#### [Supplied data]
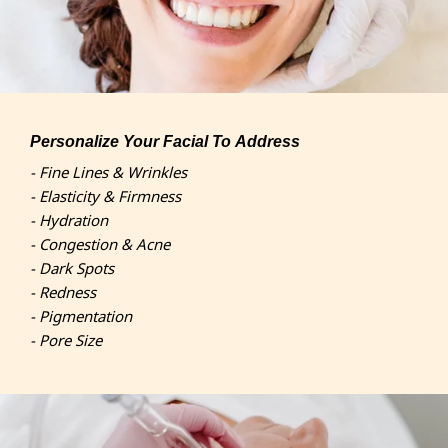
Personalize Your Facial To Address
- Fine Lines & Wrinkles
- Elasticity & Firmness
- Hydration
- Congestion & Acne
- Dark Spots
- Redness
- Pigmentation
- Pore Size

#### [Task instructions]
The pictures in the listing above are to be dropped, and everything else reproduced exactly.

#### [Response]
Personalize Your Facial To Address
- Fine Lines & Wrinkles
- Elasticity & Firmness
- Hydration
- Congestion & Acne
- Dark Spots
- Redness
- Pigmentation
- Pore Size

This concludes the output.